Depuis qu’adolescente, elle a découvert l’abstrait, les arts premiers et orientaux, lors de visites de musées, et grâce aux cours organisés hors du cadre scolaire par un professeur, cette attirance s’est constamment renforcée.
Pourtant, des études de lettres (3e cycle) l’ont longtemps conduite du côté de l’écriture. Mais, parallèlement, elle est restée captivée par tout ce qui s’affranchit des mots pour susciter l’émotion : les arts graphiques et la danse contemporaine en particulier.
Jusqu’en mars 2011, à part quelques tentatives peu satisfaisantes, elle ne pratiquait pas. L’informatique qui fait partie de son univers depuis près de quarante ans l’a « débloquée ». Plus précisément, la découverte d’un générateur de fractales.
Son ambition, à travers son travail sur les formes et les couleurs, vise à ouvrir, sans passer par les mots, les portes de l’imaginaire, des émotions. Il s’agit pour elle de « donner à voir » selon les termes d’Éluard, et non d’expliquer ou d’indiquer ce qu’il faut voir.
C’est pour cette raison qu'elle exclut de guider quiconque dans sa lecture ou son interprétation en titrant ses créations ou en proposant un texte d’accompagnement. La rencontre entre l’œuvre et celui (ou celle) qui la regarde devient alors le lieu d’un réel échange, l’espace d’une fusion entre couleurs, atmosphère et expérience, vécu, sensibilité.

Joëlle est inspiré par la nature pour réaliser ses oeuvres numériques centrée sur les fractales.
Elle a commencé à en créer, à les « bousculer », à jouer avec leurs limites, puis à élaborer un processus de création.
Dans un premier temps, elle s’attache à « gommer » leur aspect très itératif, à rester sur le fil entre symétrie, répétitions et chaos.
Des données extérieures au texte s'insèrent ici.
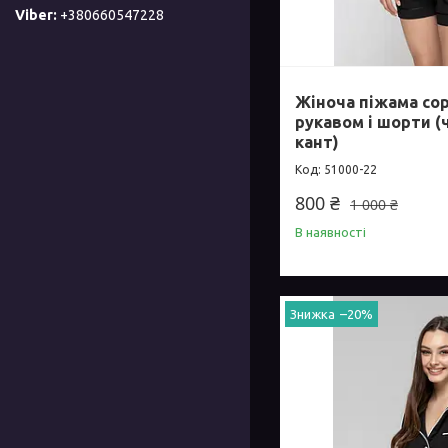
+380660547228
Жіноча піжама сор
рукавом і шорти 
кант)
51000-22
800 ₴
1 000 ₴
В наявності
–20%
Elle les associe à des textures, des photos, des éléments de peinture numérique et utilise le potentiel des calques, modes de fusion… Pour ne pas tomber dans le procédé, elle privilégie toujours l’expérimentation et aime ménager une petite part au hasard.

2021 : Galerie d’Art et d’Or (Châtillon-sur-Seine), salon de Fontaine-les-Dijon (virtuel), Petits carrés (Glisy), Les Papillons, (Carpentras), Art et Patrimoine (Luxeuil-les-Bains), Galerie Merlino (Florence).
2020 : Galerie Merlino (Florence).
2019 : Casa del cable (Xabia), Beaune, Arts Numériques (Troyes), Galerie Merlino (Florence).
2018 : Dijon, Art shopping (Carrousel du Louvre, Paris), Galerie Merlino (Florence).